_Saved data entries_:
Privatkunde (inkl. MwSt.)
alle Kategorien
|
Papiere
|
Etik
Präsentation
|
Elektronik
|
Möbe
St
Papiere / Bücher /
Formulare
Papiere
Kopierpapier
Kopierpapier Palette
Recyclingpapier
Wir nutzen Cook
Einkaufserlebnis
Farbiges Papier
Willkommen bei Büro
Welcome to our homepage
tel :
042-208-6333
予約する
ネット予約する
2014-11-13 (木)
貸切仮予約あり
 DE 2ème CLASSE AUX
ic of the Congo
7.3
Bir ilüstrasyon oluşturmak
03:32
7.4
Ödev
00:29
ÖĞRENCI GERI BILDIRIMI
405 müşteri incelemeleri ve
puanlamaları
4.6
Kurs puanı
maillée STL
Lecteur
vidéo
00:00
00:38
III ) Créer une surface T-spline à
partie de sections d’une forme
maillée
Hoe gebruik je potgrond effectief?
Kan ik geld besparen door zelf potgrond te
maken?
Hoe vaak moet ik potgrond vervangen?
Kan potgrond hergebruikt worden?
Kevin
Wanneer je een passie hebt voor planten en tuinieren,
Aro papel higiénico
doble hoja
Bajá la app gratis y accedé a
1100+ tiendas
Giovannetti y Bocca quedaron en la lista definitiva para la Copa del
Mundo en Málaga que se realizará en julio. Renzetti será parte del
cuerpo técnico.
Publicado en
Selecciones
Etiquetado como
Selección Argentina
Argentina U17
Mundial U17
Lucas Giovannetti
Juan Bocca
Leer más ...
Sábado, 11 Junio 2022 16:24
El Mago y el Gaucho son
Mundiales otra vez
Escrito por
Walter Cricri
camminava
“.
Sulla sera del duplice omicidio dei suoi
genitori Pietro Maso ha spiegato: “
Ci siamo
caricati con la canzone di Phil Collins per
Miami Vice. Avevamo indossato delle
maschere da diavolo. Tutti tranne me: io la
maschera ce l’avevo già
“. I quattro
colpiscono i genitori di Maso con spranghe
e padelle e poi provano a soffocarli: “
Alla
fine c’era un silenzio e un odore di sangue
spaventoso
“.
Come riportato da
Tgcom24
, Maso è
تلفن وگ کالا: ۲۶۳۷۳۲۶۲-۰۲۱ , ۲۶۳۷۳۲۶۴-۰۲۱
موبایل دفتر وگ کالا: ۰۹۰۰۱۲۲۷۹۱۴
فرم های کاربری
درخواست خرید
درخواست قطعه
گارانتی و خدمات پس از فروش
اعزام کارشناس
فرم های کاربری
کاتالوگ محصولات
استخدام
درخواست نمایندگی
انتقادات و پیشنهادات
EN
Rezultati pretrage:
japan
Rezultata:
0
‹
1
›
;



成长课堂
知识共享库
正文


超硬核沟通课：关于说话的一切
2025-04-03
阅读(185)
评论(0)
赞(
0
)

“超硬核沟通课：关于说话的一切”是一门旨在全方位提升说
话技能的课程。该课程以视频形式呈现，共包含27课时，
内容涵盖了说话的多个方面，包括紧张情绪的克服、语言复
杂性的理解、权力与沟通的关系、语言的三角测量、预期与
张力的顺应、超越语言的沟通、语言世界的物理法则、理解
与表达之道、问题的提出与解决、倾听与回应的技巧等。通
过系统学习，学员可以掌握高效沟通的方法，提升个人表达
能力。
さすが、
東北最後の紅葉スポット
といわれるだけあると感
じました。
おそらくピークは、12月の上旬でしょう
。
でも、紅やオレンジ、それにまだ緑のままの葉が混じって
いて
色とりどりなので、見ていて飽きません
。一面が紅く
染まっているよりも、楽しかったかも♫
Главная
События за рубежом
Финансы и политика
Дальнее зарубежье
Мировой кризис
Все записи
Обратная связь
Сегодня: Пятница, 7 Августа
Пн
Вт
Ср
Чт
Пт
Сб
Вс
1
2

==

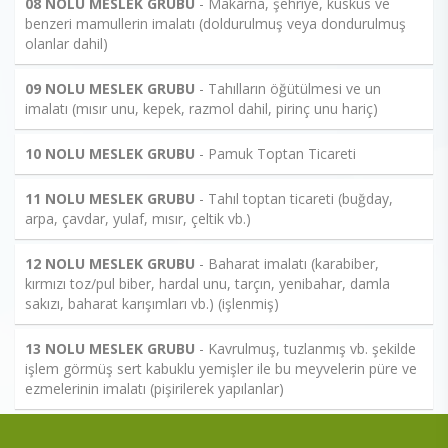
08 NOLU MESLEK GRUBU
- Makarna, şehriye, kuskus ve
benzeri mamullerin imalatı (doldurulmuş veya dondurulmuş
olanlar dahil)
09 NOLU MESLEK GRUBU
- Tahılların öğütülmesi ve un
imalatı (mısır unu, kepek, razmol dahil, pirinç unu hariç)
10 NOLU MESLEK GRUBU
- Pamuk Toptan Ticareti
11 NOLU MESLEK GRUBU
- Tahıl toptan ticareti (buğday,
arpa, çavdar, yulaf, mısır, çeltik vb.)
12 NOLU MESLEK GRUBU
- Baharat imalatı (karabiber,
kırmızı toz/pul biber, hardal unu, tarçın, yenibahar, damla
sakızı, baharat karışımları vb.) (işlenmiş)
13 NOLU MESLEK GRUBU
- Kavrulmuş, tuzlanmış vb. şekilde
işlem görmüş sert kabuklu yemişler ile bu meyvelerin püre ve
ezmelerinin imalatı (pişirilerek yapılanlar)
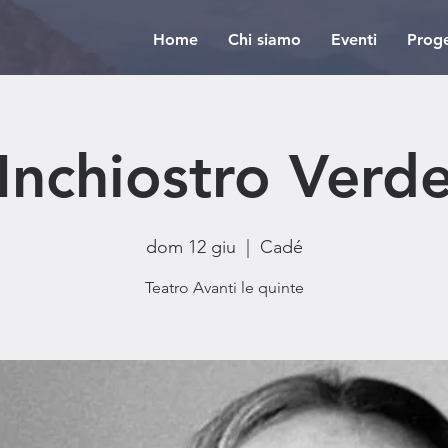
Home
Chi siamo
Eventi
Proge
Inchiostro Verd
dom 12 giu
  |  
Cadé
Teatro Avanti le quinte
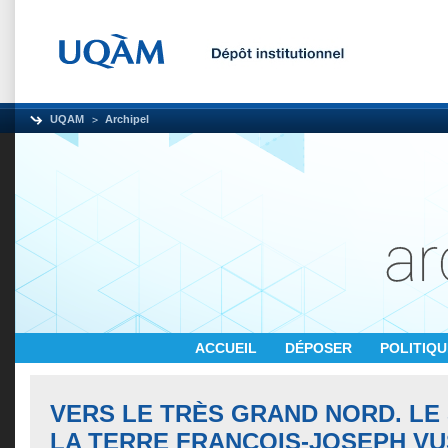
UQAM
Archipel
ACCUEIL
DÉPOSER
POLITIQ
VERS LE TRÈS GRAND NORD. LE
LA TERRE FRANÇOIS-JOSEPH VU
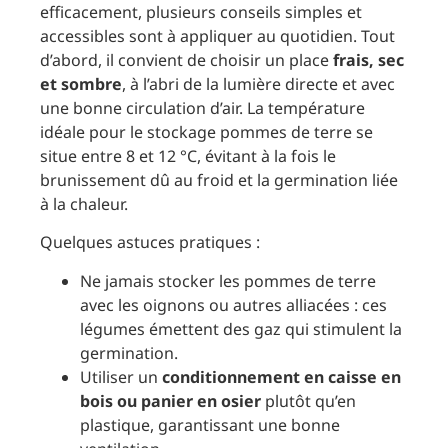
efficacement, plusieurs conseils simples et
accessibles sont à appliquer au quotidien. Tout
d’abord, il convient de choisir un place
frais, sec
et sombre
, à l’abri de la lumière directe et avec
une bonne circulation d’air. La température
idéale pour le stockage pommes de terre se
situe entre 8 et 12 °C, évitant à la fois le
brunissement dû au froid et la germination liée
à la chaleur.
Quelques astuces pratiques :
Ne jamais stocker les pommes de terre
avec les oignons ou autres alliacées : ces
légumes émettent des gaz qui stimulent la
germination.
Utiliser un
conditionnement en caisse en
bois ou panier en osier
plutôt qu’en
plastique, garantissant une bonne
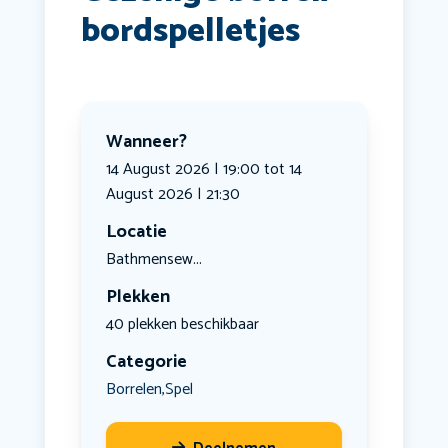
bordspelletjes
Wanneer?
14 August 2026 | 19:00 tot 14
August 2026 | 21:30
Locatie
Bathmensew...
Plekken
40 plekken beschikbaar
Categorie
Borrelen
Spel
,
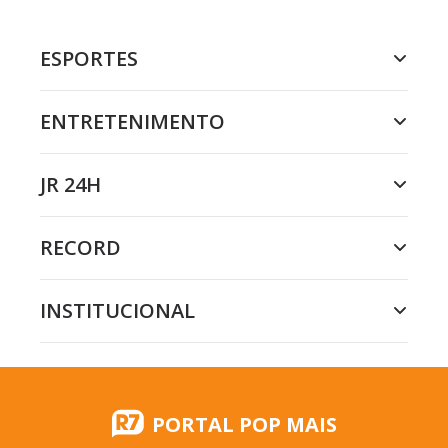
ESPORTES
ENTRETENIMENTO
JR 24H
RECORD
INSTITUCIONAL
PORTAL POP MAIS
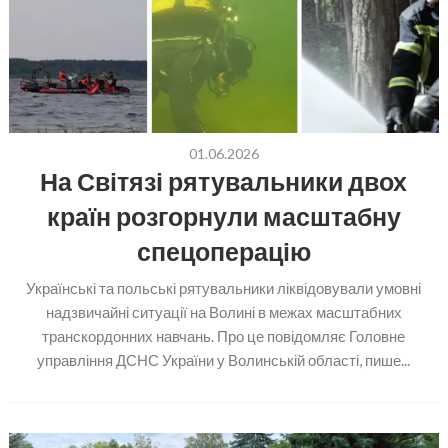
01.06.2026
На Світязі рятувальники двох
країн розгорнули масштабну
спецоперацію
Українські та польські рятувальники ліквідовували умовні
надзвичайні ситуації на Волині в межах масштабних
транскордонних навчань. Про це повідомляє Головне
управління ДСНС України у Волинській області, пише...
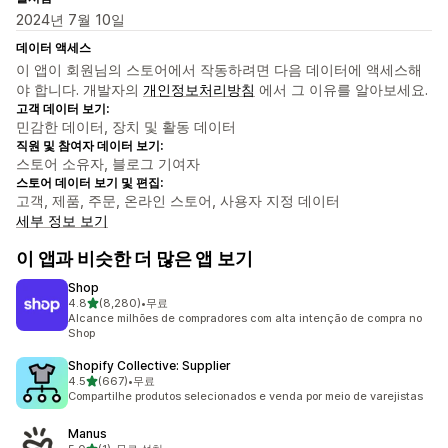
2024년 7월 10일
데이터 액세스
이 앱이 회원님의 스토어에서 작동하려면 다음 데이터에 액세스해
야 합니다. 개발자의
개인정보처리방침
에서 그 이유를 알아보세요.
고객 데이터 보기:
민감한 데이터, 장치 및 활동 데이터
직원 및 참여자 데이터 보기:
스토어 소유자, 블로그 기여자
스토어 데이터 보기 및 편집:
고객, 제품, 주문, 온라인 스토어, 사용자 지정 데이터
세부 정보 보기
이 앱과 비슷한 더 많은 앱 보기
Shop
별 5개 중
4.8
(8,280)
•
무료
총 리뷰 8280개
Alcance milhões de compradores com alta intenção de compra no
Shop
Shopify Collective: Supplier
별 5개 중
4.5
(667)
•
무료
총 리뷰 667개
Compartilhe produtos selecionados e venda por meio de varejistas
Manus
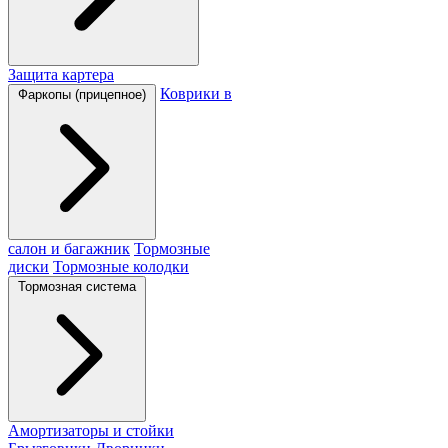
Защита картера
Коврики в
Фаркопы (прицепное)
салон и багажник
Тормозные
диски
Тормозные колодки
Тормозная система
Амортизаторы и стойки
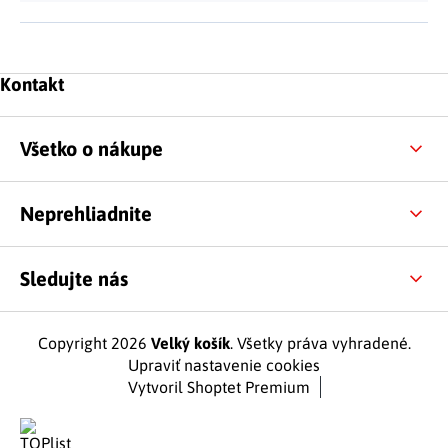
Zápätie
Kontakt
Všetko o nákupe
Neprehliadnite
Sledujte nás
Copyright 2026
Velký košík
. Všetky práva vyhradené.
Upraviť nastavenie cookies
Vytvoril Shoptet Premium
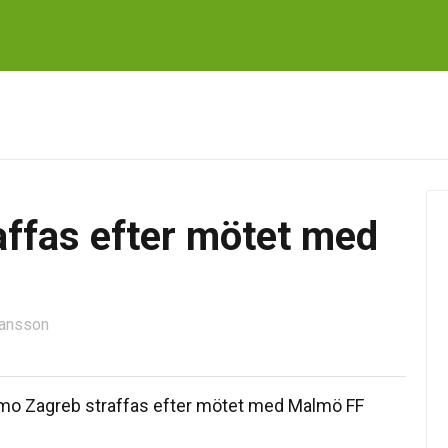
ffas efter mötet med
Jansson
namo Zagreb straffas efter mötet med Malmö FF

_PROBLEM TO WORK ON_: Among the entries above, copy exactly only the lines starting with the one containing "Privatkunde (inkl. MwSt.)" and going through the one containing "maschera ce l’avevo già", both ends included.

_RESULT OF THIS EXERCISE_:
Privatkunde (inkl. MwSt.)
alle Kategorien
|
Papiere
|
Etik
Präsentation
|
Elektronik
|
Möbe
St
Papiere / Bücher /
Formulare
Papiere
Kopierpapier
Kopierpapier Palette
Recyclingpapier
Wir nutzen Cook
Einkaufserlebnis
Farbiges Papier
Willkommen bei Büro
Welcome to our homepage
tel :
042-208-6333
予約する
ネット予約する
2014-11-13 (木)
貸切仮予約あり
 DE 2ème CLASSE AUX
ic of the Congo
7.3
Bir ilüstrasyon oluşturmak
03:32
7.4
Ödev
00:29
ÖĞRENCI GERI BILDIRIMI
405 müşteri incelemeleri ve
puanlamaları
4.6
Kurs puanı
maillée STL
Lecteur
vidéo
00:00
00:38
III ) Créer une surface T-spline à
partie de sections d’une forme
maillée
Hoe gebruik je potgrond effectief?
Kan ik geld besparen door zelf potgrond te
maken?
Hoe vaak moet ik potgrond vervangen?
Kan potgrond hergebruikt worden?
Kevin
Wanneer je een passie hebt voor planten en tuinieren,
Aro papel higiénico
doble hoja
Bajá la app gratis y accedé a
1100+ tiendas
Giovannetti y Bocca quedaron en la lista definitiva para la Copa del
Mundo en Málaga que se realizará en julio. Renzetti será parte del
cuerpo técnico.
Publicado en
Selecciones
Etiquetado como
Selección Argentina
Argentina U17
Mundial U17
Lucas Giovannetti
Juan Bocca
Leer más ...
Sábado, 11 Junio 2022 16:24
El Mago y el Gaucho son
Mundiales otra vez
Escrito por
Walter Cricri
camminava
“.
Sulla sera del duplice omicidio dei suoi
genitori Pietro Maso ha spiegato: “
Ci siamo
caricati con la canzone di Phil Collins per
Miami Vice. Avevamo indossato delle
maschere da diavolo. Tutti tranne me: io la
maschera ce l’avevo già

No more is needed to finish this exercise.